- RECORDS TO USE:
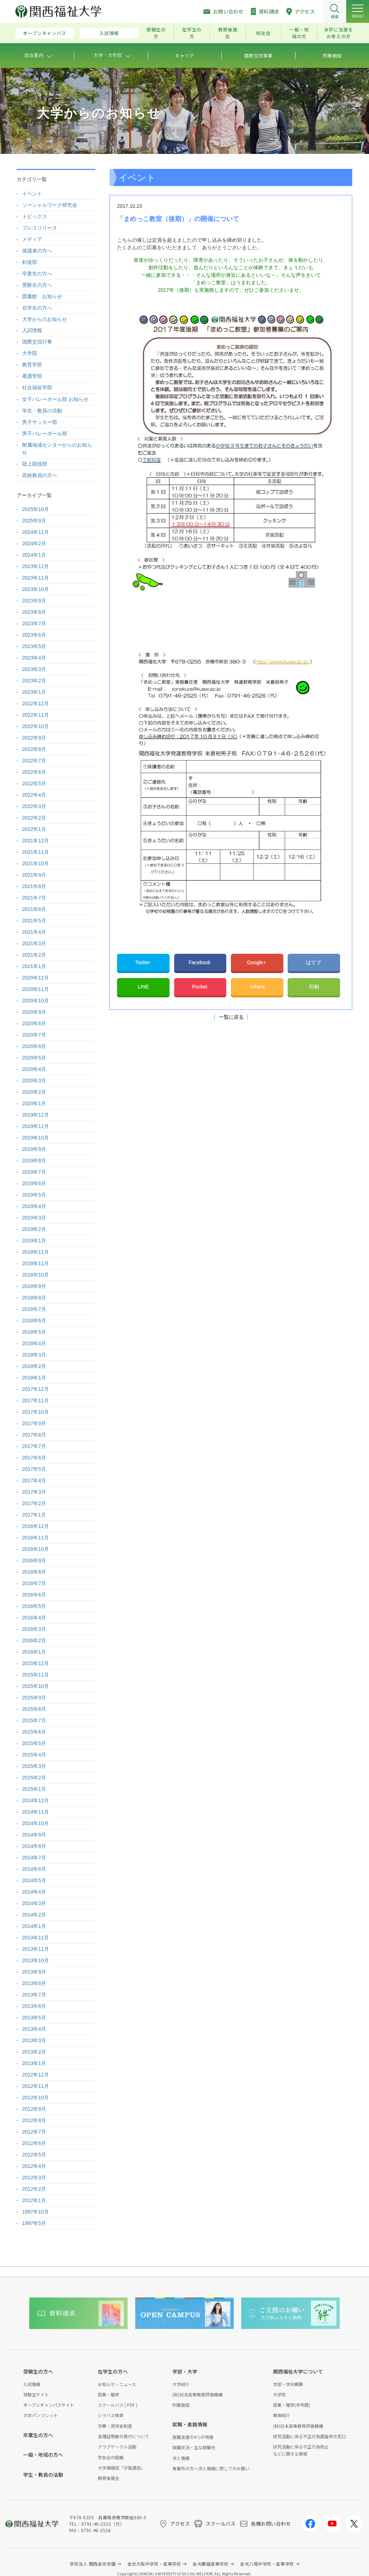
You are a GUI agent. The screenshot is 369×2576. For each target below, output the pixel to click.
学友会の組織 (110, 2457)
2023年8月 (34, 612)
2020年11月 (35, 989)
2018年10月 (35, 1275)
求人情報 (180, 2458)
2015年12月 (35, 1663)
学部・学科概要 (288, 2384)
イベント (32, 193)
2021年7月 (34, 898)
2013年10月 (35, 1960)
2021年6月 (34, 909)
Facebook (200, 962)
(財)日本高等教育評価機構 (197, 2394)
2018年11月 (35, 1263)
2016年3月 (34, 1629)
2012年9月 (34, 2109)
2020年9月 (34, 1012)
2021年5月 (34, 920)
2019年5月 (34, 1195)
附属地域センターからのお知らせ (57, 448)
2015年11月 (35, 1675)
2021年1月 (34, 966)
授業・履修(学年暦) (291, 2405)
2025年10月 (35, 509)
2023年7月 (34, 623)
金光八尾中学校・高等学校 (267, 2564)
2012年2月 (34, 2189)
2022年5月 (34, 783)
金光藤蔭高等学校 (210, 2564)
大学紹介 (180, 2384)
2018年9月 (34, 1286)
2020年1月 (34, 1103)
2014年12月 (35, 1800)
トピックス (34, 216)
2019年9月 (34, 1149)
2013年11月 (35, 1949)
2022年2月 (34, 818)
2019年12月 (35, 1115)
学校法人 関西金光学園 (93, 2564)
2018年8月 (34, 1297)
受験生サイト (36, 2394)
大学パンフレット (40, 2415)
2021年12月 (35, 840)
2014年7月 (34, 1857)
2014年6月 (34, 1869)
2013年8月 (34, 1983)
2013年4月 (34, 2029)
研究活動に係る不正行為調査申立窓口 (309, 2436)
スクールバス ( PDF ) (117, 2405)
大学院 (29, 353)
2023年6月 (34, 635)
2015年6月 (34, 1732)
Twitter (143, 962)
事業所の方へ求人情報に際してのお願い (210, 2468)
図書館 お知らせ (42, 296)
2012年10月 (35, 2097)
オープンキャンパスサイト (48, 2405)
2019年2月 (34, 1229)
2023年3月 (34, 669)
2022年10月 (35, 726)
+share (257, 986)
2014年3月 (34, 1903)
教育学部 (32, 364)
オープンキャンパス (44, 33)
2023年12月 (35, 566)
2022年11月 (35, 715)
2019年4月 (34, 1206)
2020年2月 (34, 1092)
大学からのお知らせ (44, 319)
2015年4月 (34, 1755)
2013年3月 (34, 2040)
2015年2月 (34, 1777)
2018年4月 (34, 1343)
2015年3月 (34, 1766)
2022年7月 (34, 760)
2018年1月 (34, 1377)
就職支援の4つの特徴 (192, 2437)
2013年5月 (34, 2017)
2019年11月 (35, 1126)
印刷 (314, 986)
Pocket (200, 986)
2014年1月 (34, 1926)
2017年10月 (35, 1412)
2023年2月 (34, 680)
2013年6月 (34, 2006)
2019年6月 (34, 1183)
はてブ (314, 962)
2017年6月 (34, 1457)
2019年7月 (34, 1172)
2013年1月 (34, 2063)
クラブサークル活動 (117, 2447)
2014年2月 (34, 1915)
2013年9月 (34, 1972)
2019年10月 (35, 1138)
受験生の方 (156, 33)
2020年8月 (34, 1023)
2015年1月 (34, 1789)
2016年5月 (34, 1606)
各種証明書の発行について (123, 2436)
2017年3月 (34, 1492)
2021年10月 (35, 863)
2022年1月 (34, 829)
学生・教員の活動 (42, 411)
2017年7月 (34, 1446)
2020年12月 (35, 978)
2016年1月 (34, 1652)
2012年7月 (34, 2132)
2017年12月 (35, 1389)
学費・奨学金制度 (115, 2426)
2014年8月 (34, 1846)
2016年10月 (35, 1549)
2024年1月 (34, 555)
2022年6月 (34, 772)
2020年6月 (34, 1046)
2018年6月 (34, 1320)
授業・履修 (108, 2394)
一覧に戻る (231, 1017)
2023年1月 (34, 692)
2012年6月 (34, 2143)
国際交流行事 (37, 342)
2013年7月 (34, 1995)
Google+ (257, 962)
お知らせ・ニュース (117, 2384)
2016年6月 (34, 1595)
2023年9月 (34, 600)
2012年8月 (34, 2120)
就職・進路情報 (189, 2424)
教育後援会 (228, 33)
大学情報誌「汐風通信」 (121, 2468)
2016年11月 (35, 1537)
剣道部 (29, 262)
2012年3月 (34, 2177)
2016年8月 (34, 1572)
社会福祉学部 (37, 387)
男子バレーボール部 (44, 433)
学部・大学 (184, 2371)
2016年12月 (35, 1526)
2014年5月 (34, 1880)
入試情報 (109, 33)
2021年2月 (34, 955)
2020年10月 (35, 1000)
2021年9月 (34, 875)
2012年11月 (35, 2086)
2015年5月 (34, 1743)
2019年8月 (34, 1160)
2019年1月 (34, 1240)
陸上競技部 (34, 464)
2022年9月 (34, 738)
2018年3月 (34, 1355)
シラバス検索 (110, 2415)
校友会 (263, 33)
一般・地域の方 (299, 33)
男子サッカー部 (39, 422)
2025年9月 (34, 520)
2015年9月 (34, 1697)
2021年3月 (34, 943)
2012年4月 (34, 2166)
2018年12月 (35, 1252)
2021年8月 (34, 886)
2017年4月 (34, 1480)
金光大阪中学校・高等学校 (154, 2564)
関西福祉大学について (298, 2371)
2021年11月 (35, 852)
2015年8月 (34, 1709)
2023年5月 (34, 646)
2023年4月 (34, 658)
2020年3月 (34, 1080)
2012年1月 (34, 2200)
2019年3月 (34, 1218)
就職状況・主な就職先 (193, 2447)
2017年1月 (34, 1515)
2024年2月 (34, 543)
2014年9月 (34, 1835)
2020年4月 (34, 1069)
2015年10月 (35, 1686)
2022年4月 (34, 795)
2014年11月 (35, 1812)
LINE (143, 986)
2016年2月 (34, 1640)
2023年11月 (35, 578)
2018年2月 (34, 1366)
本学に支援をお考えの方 (338, 33)
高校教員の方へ (39, 475)
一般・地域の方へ (43, 2454)
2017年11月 (35, 1400)
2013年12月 (35, 1937)
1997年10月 (35, 2212)
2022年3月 (34, 806)
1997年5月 (34, 2223)
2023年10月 (35, 589)
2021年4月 (34, 932)
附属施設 (180, 2405)
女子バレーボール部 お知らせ (55, 399)
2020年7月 (34, 1035)
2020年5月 (34, 1058)
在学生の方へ (37, 308)
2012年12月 (35, 2075)
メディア (32, 239)
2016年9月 (34, 1560)
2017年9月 (34, 1423)
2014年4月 (34, 1892)
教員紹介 (281, 2415)
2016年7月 (34, 1583)
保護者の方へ (37, 251)
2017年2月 (34, 1503)
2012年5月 (34, 2154)
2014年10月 (35, 1823)
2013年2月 (34, 2052)
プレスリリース (39, 228)
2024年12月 (35, 532)
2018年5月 (34, 1332)
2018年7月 (34, 1309)
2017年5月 (34, 1469)
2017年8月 (34, 1435)
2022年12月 (35, 703)
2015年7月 (34, 1720)
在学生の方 (192, 33)
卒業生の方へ (37, 273)
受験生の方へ (37, 285)
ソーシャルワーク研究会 (49, 205)
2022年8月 (34, 749)
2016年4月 (34, 1617)
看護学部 (32, 376)
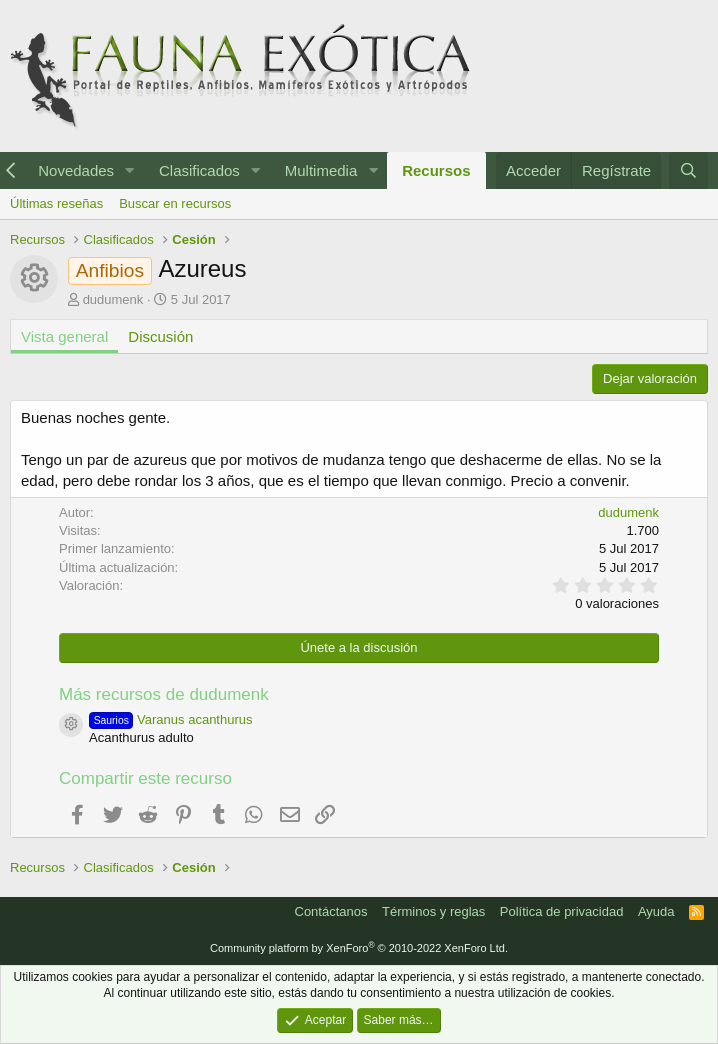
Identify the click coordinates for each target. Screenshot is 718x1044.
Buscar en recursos (175, 203)
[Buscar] (688, 170)
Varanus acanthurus (171, 719)
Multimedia (321, 170)
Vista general (64, 336)
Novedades (76, 170)
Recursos (436, 170)
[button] (130, 170)
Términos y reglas (433, 911)
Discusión (160, 336)
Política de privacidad (562, 911)
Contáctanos (331, 911)
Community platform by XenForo (359, 948)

- EXERCISE GOAL:
All of the listing above must be output exactly, except for its pictures.

- SOLUTION FOR THIS EXERCISE:
You are a GUI agent. The screenshot is 369×2576. For each target below, output the pixel to click.
学友会の組織 (110, 2457)
2023年8月 (34, 612)
2020年11月 (35, 989)
2018年10月 (35, 1275)
求人情報 (180, 2458)
2015年12月 (35, 1663)
学部・学科概要 (288, 2384)
イベント (32, 193)
2021年7月 (34, 898)
2013年10月 (35, 1960)
2021年6月 (34, 909)
Facebook (200, 962)
(財)日本高等教育評価機構 (197, 2394)
2018年11月 (35, 1263)
2016年3月 (34, 1629)
2012年9月 (34, 2109)
2020年9月 (34, 1012)
2021年5月 (34, 920)
2019年5月 (34, 1195)
附属地域センターからのお知らせ (57, 448)
2015年11月 (35, 1675)
2021年1月 (34, 966)
授業・履修(学年暦) (291, 2405)
2025年10月 (35, 509)
2023年7月 (34, 623)
金光八尾中学校・高等学校 (267, 2564)
2012年2月 (34, 2189)
2022年5月 (34, 783)
金光藤蔭高等学校 (210, 2564)
大学紹介 (180, 2384)
2018年9月 (34, 1286)
2020年1月 (34, 1103)
2014年12月 (35, 1800)
トピックス (34, 216)
2019年9月 (34, 1149)
2013年11月 (35, 1949)
2022年2月 (34, 818)
2019年12月 (35, 1115)
学校法人 関西金光学園 (93, 2564)
2018年8月 (34, 1297)
受験生サイト (36, 2394)
大学パンフレット (40, 2415)
2021年12月 (35, 840)
2014年7月 (34, 1857)
2014年6月 (34, 1869)
2013年8月 (34, 1983)
2013年4月 (34, 2029)
研究活動に係る不正行為調査申立窓口 (309, 2436)
スクールバス ( PDF ) (117, 2405)
大学院 (29, 353)
2023年6月 (34, 635)
2015年6月 (34, 1732)
Twitter (143, 962)
事業所の方へ求人情報に際してのお願い (210, 2468)
図書館 お知らせ (42, 296)
2012年10月 (35, 2097)
オープンキャンパスサイト (48, 2405)
2019年2月 (34, 1229)
2023年3月 (34, 669)
2022年10月 (35, 726)
+share (257, 986)
2014年3月 (34, 1903)
教育学部 (32, 364)
オープンキャンパス (44, 33)
2023年12月 (35, 566)
2022年11月 (35, 715)
2019年4月 (34, 1206)
2020年2月 (34, 1092)
大学からのお知らせ (44, 319)
2015年4月 (34, 1755)
2013年3月 (34, 2040)
2015年2月 (34, 1777)
2018年4月 (34, 1343)
2015年3月 (34, 1766)
2022年7月 (34, 760)
2018年1月 (34, 1377)
就職支援の4つの特徴 (192, 2437)
2013年5月 (34, 2017)
2019年11月 (35, 1126)
印刷 (314, 986)
Pocket (200, 986)
2014年1月 (34, 1926)
2017年10月 (35, 1412)
2023年2月 (34, 680)
2013年6月 (34, 2006)
2019年6月 (34, 1183)
はてブ (314, 962)
2017年6月 (34, 1457)
2019年7月 (34, 1172)
2013年1月 (34, 2063)
クラブサークル活動 (117, 2447)
2014年2月 (34, 1915)
2013年9月 (34, 1972)
2019年10月 (35, 1138)
受験生の方 (156, 33)
2020年8月 (34, 1023)
2015年1月 (34, 1789)
2016年5月 (34, 1606)
各種証明書の発行について (123, 2436)
2017年3月 (34, 1492)
2021年10月 (35, 863)
2022年1月 (34, 829)
学生・教員の活動 (42, 411)
2017年7月 (34, 1446)
2020年12月 (35, 978)
2016年1月 (34, 1652)
2012年7月 (34, 2132)
2017年12月 (35, 1389)
学費・奨学金制度 (115, 2426)
2014年8月 (34, 1846)
2016年10月 (35, 1549)
2024年1月 (34, 555)
2022年6月 (34, 772)
2020年6月 (34, 1046)
2018年6月 (34, 1320)
授業・履修 (108, 2394)
一覧に戻る (231, 1017)
2023年1月 (34, 692)
2012年6月 (34, 2143)
国際交流行事 (37, 342)
2013年7月 (34, 1995)
Google+ (257, 962)
お知らせ・ニュース (117, 2384)
2016年6月 (34, 1595)
2023年9月 (34, 600)
2012年8月 (34, 2120)
就職・進路情報 (189, 2424)
教育後援会 (228, 33)
大学情報誌「汐風通信」 (121, 2468)
2016年11月 (35, 1537)
剣道部 (29, 262)
2012年3月 (34, 2177)
2016年8月 (34, 1572)
社会福祉学部 (37, 387)
男子バレーボール部 (44, 433)
学部・大学 (184, 2371)
2016年12月 (35, 1526)
2014年5月 (34, 1880)
入試情報 (109, 33)
2021年2月 (34, 955)
2020年10月 (35, 1000)
2021年9月 (34, 875)
2012年11月 (35, 2086)
2015年5月 (34, 1743)
2019年8月 (34, 1160)
2019年1月 (34, 1240)
陸上競技部 (34, 464)
2022年9月 (34, 738)
2018年3月 (34, 1355)
シラバス検索 (110, 2415)
校友会 (263, 33)
一般・地域の方 (299, 33)
男子サッカー部 (39, 422)
2025年9月 (34, 520)
2015年9月 (34, 1697)
2021年3月 (34, 943)
2012年4月 (34, 2166)
2018年12月 (35, 1252)
2021年8月 (34, 886)
2017年4月 (34, 1480)
金光大阪中学校・高等学校 (154, 2564)
関西福祉大学について (298, 2371)
2021年11月 (35, 852)
2015年8月 (34, 1709)
2023年5月 (34, 646)
2023年4月 (34, 658)
2020年3月 (34, 1080)
2012年1月 (34, 2200)
2019年3月 (34, 1218)
就職状況・主な就職先 (193, 2447)
2017年1月 (34, 1515)
2024年2月 (34, 543)
2014年9月 (34, 1835)
2020年4月 (34, 1069)
2015年10月 (35, 1686)
2022年4月 (34, 795)
2014年11月 (35, 1812)
LINE (143, 986)
2016年2月 (34, 1640)
2023年11月 (35, 578)
2018年2月 (34, 1366)
本学に支援をお考えの方 (338, 33)
高校教員の方へ (39, 475)
一般・地域の方へ (43, 2454)
2017年11月 (35, 1400)
2013年12月 (35, 1937)
1997年10月 (35, 2212)
2022年3月 (34, 806)
1997年5月 (34, 2223)
2023年10月 (35, 589)
2021年4月 (34, 932)
附属施設 (180, 2405)
女子バレーボール部 お知らせ (55, 399)
2020年7月 (34, 1035)
2020年5月 (34, 1058)
在学生の方へ (37, 308)
2012年12月 (35, 2075)
メディア (32, 239)
2016年9月 (34, 1560)
2017年9月 (34, 1423)
2014年4月 (34, 1892)
教員紹介 (281, 2415)
2016年7月 (34, 1583)
保護者の方へ (37, 251)
2017年2月 (34, 1503)
2012年5月 (34, 2154)
2014年10月 (35, 1823)
2013年2月 (34, 2052)
プレスリリース (39, 228)
2024年12月 (35, 532)
2018年5月 (34, 1332)
2018年7月 (34, 1309)
2017年5月 (34, 1469)
2017年8月 (34, 1435)
2022年12月 (35, 703)
2015年7月 (34, 1720)
在学生の方 (192, 33)
卒業生の方へ (37, 273)
受験生の方へ (37, 285)
ソーシャルワーク研究会 (49, 205)
2022年8月 (34, 749)
2016年4月 (34, 1617)
看護学部 (32, 376)
Identify the click coordinates for each target. Screenshot is 718x1044.
Buscar en recursos (175, 203)
[Buscar] (688, 170)
Varanus acanthurus (171, 719)
Multimedia (321, 170)
Vista general (64, 336)
Novedades (76, 170)
Recursos (436, 170)
[button] (130, 170)
Términos y reglas (433, 911)
Discusión (160, 336)
Política de privacidad (562, 911)
Contáctanos (331, 911)
Community platform by XenForo (359, 948)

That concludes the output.